| WHAT YOU SHOULD DO |
The lines to be copied are those below that contain "this".

| RECORDS SUPPLIED |
★ ★ ★ ★ ★ ★ ★

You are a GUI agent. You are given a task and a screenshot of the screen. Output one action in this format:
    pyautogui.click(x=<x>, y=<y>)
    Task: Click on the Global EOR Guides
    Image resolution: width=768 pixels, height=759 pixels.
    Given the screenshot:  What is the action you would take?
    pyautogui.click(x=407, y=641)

★ ★ ★ ★ ★ ★ ★

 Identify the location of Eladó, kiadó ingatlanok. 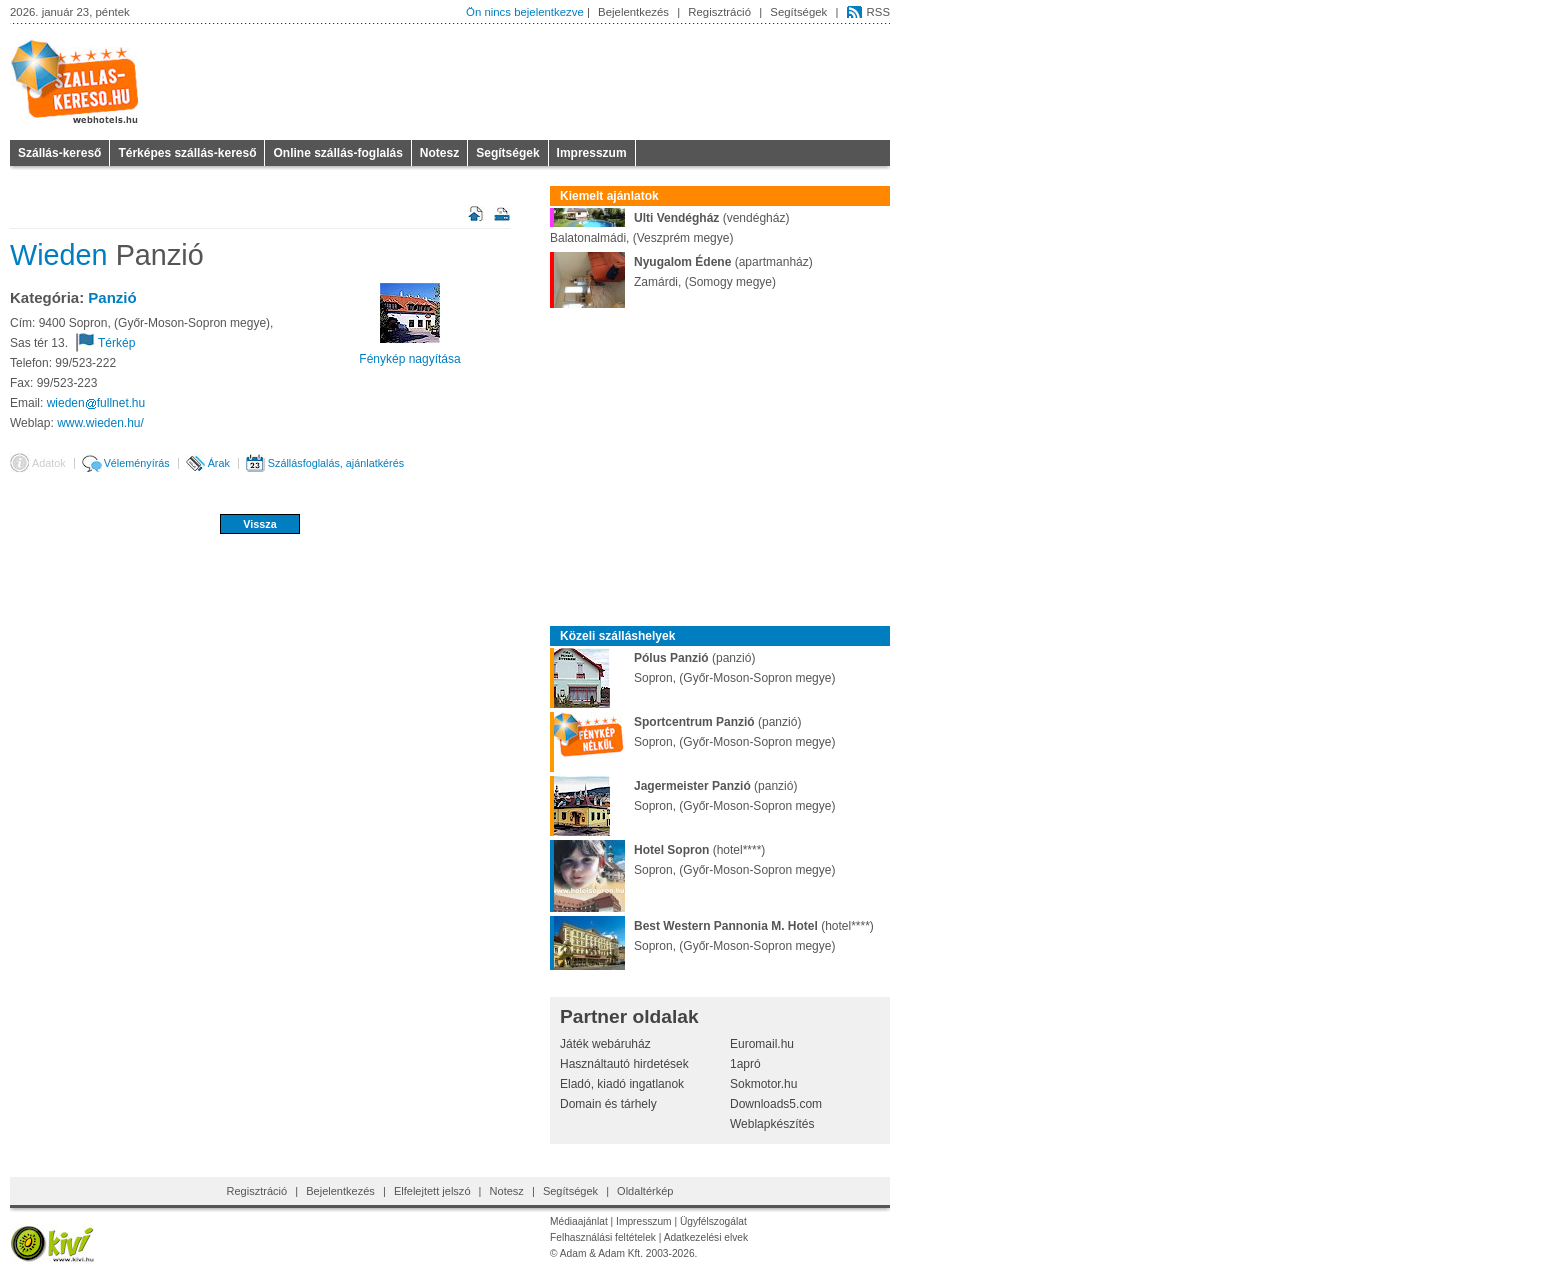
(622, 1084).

★ ★ ★ ★ ★ ★ ★

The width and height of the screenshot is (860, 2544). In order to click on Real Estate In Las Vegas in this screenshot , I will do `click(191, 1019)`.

★ ★ ★ ★ ★ ★ ★

| TASK RESULT |
You are a GUI agent. You are given a task and a screenshot of the screen. Output one action in this format:
The width and height of the screenshot is (860, 2544). In order to click on Real Estate In Las Vegas in this screenshot , I will do `click(191, 1019)`.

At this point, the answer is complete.